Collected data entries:
◆ ◆ ◆ ◆ ◆

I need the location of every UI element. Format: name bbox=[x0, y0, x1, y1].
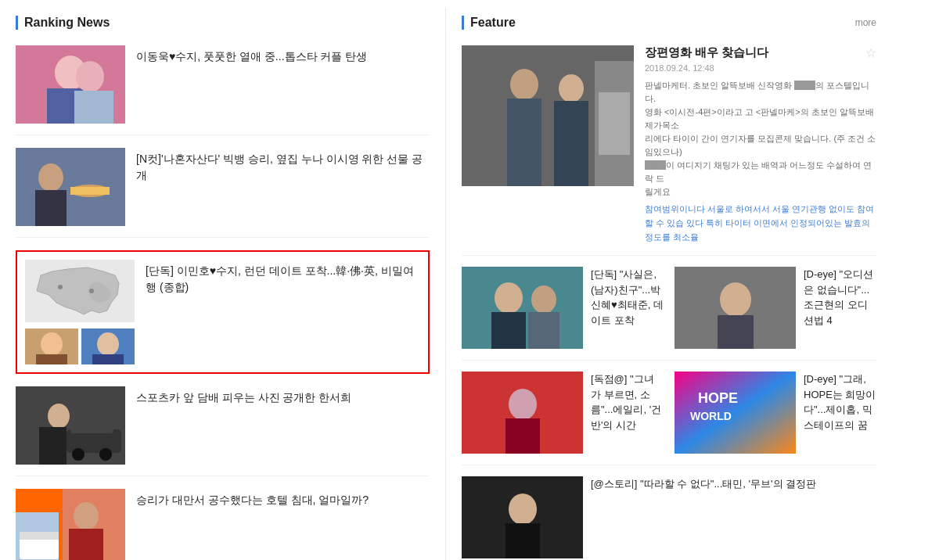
svg-point-3 bbox=[76, 61, 104, 92]
feature-col-title-2a: [독점@] "그녀가 부르면, 소름"...에일리, '건반'의 시간 bbox=[591, 372, 664, 433]
ranking-news-header: Ranking News bbox=[16, 16, 430, 34]
svg-rect-44 bbox=[528, 312, 559, 349]
svg-point-41 bbox=[495, 282, 523, 314]
feature-top-img-svg bbox=[462, 45, 634, 186]
svg-rect-4 bbox=[74, 91, 113, 124]
feature-col-text-2a: [독점@] "그녀가 부르면, 소름"...에일리, '건반'의 시간 bbox=[591, 372, 664, 454]
feature-col-2a[interactable]: [독점@] "그녀가 부르면, 소름"...에일리, '건반'의 시간 bbox=[462, 372, 664, 454]
feature-top-desc: 판넬마케터. 초보인 알뜩보배 신작영화 ■■■■의 포스텔입니다. 영화 <이… bbox=[645, 79, 876, 199]
news-text-1: 이동욱♥수지, 풋풋한 열애 중...톱스타 커플 탄생 bbox=[136, 45, 430, 65]
feature-col-3a[interactable]: [@스토리] "따라할 수 없다"...태민, '무브'의 결정판 bbox=[462, 476, 876, 558]
news-item-5[interactable]: 승리가 대만서 공수했다는 호텔 침대, 얼마일까? bbox=[16, 489, 430, 560]
feature-top-links[interactable]: 참여범위이니다 서울로 하여서서 서울 연기관행 없이도 참여할 수 있습 있다… bbox=[645, 203, 876, 244]
news-title-1: 이동욱♥수지, 풋풋한 열애 중...톱스타 커플 탄생 bbox=[136, 48, 430, 65]
feature-col-1b[interactable]: [D-eye] "오디션은 없습니다"...조근현의 오디션법 4 bbox=[675, 267, 876, 349]
feature-img-svg-1a bbox=[462, 267, 583, 349]
sub-thumb-img-3b bbox=[81, 328, 135, 364]
news-sub-thumb-3a bbox=[25, 328, 78, 364]
feature-section: Feature more 장편영화 배우 bbox=[446, 8, 892, 560]
bookmark-icon[interactable]: ☆ bbox=[865, 45, 876, 60]
feature-img-svg-2b: HOPE WORLD bbox=[675, 372, 796, 454]
news-text-5: 승리가 대만서 공수했다는 호텔 침대, 얼마일까? bbox=[136, 489, 430, 508]
svg-point-46 bbox=[720, 282, 751, 317]
news-item-3-highlight[interactable]: [단독] 이민호♥수지, 런던 데이트 포착...韓·佛·英, 비밀여행 (종합… bbox=[16, 250, 430, 374]
feature-col-img-3a bbox=[462, 476, 583, 558]
svg-rect-18 bbox=[92, 354, 124, 364]
svg-rect-15 bbox=[36, 354, 67, 364]
feature-col-2b[interactable]: HOPE WORLD [D-eye] "그래, HOPE는 희망이다"...제이… bbox=[675, 372, 876, 454]
svg-rect-39 bbox=[599, 92, 630, 155]
news-sub-thumbs-3 bbox=[25, 328, 135, 364]
news-item-4[interactable]: 스포츠카 앞 담배 피우는 사진 공개한 한서희 bbox=[16, 386, 430, 476]
svg-point-12 bbox=[89, 289, 94, 293]
news-title-5: 승리가 대만서 공수했다는 호텔 침대, 얼마일까? bbox=[136, 492, 430, 508]
news-thumb-4 bbox=[16, 386, 125, 465]
feature-img-svg-2a bbox=[462, 372, 583, 454]
svg-point-36 bbox=[559, 74, 584, 102]
feature-row-1: [단독] "사실은, (남자)친구"...박신혜♥최태준, 데이트 포착 [D-… bbox=[462, 267, 876, 361]
svg-rect-42 bbox=[491, 312, 526, 349]
news-item-2[interactable]: [N컷]'나혼자산다' 빅뱅 승리, 옆집 누나 이시영 위한 선물 공개 bbox=[16, 148, 430, 238]
news-thumb-img-4 bbox=[16, 386, 125, 465]
news-title-3: [단독] 이민호♥수지, 런던 데이트 포착...韓·佛·英, 비밀여행 (종합… bbox=[146, 263, 420, 296]
svg-rect-50 bbox=[505, 418, 540, 454]
svg-point-14 bbox=[41, 332, 63, 356]
feature-top-date: 2018.09.24. 12:48 bbox=[645, 63, 876, 73]
svg-point-28 bbox=[74, 502, 99, 530]
feature-top-img bbox=[462, 45, 634, 186]
svg-rect-32 bbox=[20, 532, 59, 540]
svg-point-24 bbox=[72, 448, 85, 461]
svg-text:WORLD: WORLD bbox=[690, 410, 732, 422]
feature-col-title-1b: [D-eye] "오디션은 없습니다"...조근현의 오디션법 4 bbox=[804, 267, 876, 328]
svg-rect-57 bbox=[505, 523, 540, 558]
svg-rect-47 bbox=[718, 315, 754, 349]
ranking-news-title: Ranking News bbox=[16, 16, 110, 30]
svg-rect-21 bbox=[39, 427, 67, 465]
svg-rect-9 bbox=[70, 187, 110, 195]
news-sub-thumb-3b bbox=[81, 328, 135, 364]
news-thumb-img-2 bbox=[16, 148, 125, 226]
news-thumb-2 bbox=[16, 148, 125, 226]
svg-rect-7 bbox=[35, 190, 67, 226]
feature-col-img-1b bbox=[675, 267, 796, 349]
feature-col-text-3a: [@스토리] "따라할 수 없다"...태민, '무브'의 결정판 bbox=[591, 476, 876, 558]
svg-text:HOPE: HOPE bbox=[698, 390, 738, 406]
feature-col-text-2b: [D-eye] "그래, HOPE는 희망이다"...제이홉, 믹스테이프의 꿈 bbox=[804, 372, 876, 454]
map-svg bbox=[25, 260, 135, 322]
feature-col-img-1a bbox=[462, 267, 583, 349]
news-text-4: 스포츠카 앞 담배 피우는 사진 공개한 한서희 bbox=[136, 386, 430, 406]
svg-point-20 bbox=[48, 404, 70, 429]
feature-header: Feature more bbox=[462, 16, 876, 34]
news-thumb-5 bbox=[16, 489, 125, 560]
svg-rect-23 bbox=[70, 422, 113, 433]
news-title-2: [N컷]'나혼자산다' 빅뱅 승리, 옆집 누나 이시영 위한 선물 공개 bbox=[136, 151, 430, 184]
news-text-3: [단독] 이민호♥수지, 런던 데이트 포착...韓·佛·英, 비밀여행 (종합… bbox=[146, 260, 420, 296]
feature-more-link[interactable]: more bbox=[855, 17, 876, 28]
feature-row-3: [@스토리] "따라할 수 없다"...태민, '무브'의 결정판 bbox=[462, 476, 876, 560]
feature-title: Feature bbox=[462, 16, 516, 30]
feature-top-title: 장편영화 배우 찾습니다 bbox=[645, 45, 768, 60]
feature-col-title-3a: [@스토리] "따라할 수 없다"...태민, '무브'의 결정판 bbox=[591, 476, 876, 492]
svg-rect-35 bbox=[507, 99, 541, 186]
feature-col-text-1b: [D-eye] "오디션은 없습니다"...조근현의 오디션법 4 bbox=[804, 267, 876, 349]
news-map-thumb bbox=[25, 260, 135, 322]
ranking-news-section: Ranking News 이동욱♥수지, 풋풋한 열애 중...톱스타 커플 탄… bbox=[0, 8, 446, 560]
news-title-4: 스포츠카 앞 담배 피우는 사진 공개한 한서희 bbox=[136, 389, 430, 406]
feature-col-img-2b: HOPE WORLD bbox=[675, 372, 796, 454]
feature-col-title-2b: [D-eye] "그래, HOPE는 희망이다"...제이홉, 믹스테이프의 꿈 bbox=[804, 372, 876, 433]
news-thumb-1 bbox=[16, 45, 125, 124]
feature-col-1a[interactable]: [단독] "사실은, (남자)친구"...박신혜♥최태준, 데이트 포착 bbox=[462, 267, 664, 349]
feature-img-svg-1b bbox=[675, 267, 796, 349]
news-thumb-img-1 bbox=[16, 45, 125, 124]
news-text-2: [N컷]'나혼자산다' 빅뱅 승리, 옆집 누나 이시영 위한 선물 공개 bbox=[136, 148, 430, 184]
feature-top-article[interactable]: 장편영화 배우 찾습니다 ☆ 2018.09.24. 12:48 판넬마케터. … bbox=[462, 45, 876, 256]
svg-point-6 bbox=[38, 163, 63, 192]
svg-point-17 bbox=[97, 332, 119, 356]
feature-row-2: [독점@] "그녀가 부르면, 소름"...에일리, '건반'의 시간 bbox=[462, 372, 876, 465]
news-item-1[interactable]: 이동욱♥수지, 풋풋한 열애 중...톱스타 커플 탄생 bbox=[16, 45, 430, 135]
svg-rect-37 bbox=[554, 101, 588, 186]
news-thumb-area-3 bbox=[25, 260, 135, 364]
svg-point-25 bbox=[99, 448, 112, 461]
news-thumb-img-5 bbox=[16, 489, 125, 560]
feature-img-svg-3a bbox=[462, 476, 583, 558]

◆ ◆ ◆ ◆ ◆

# WORK ITEM
State the number of lines in the preceding entries that include the word "HOPE는". Provide nothing else.

# WRITTEN ANSWER
3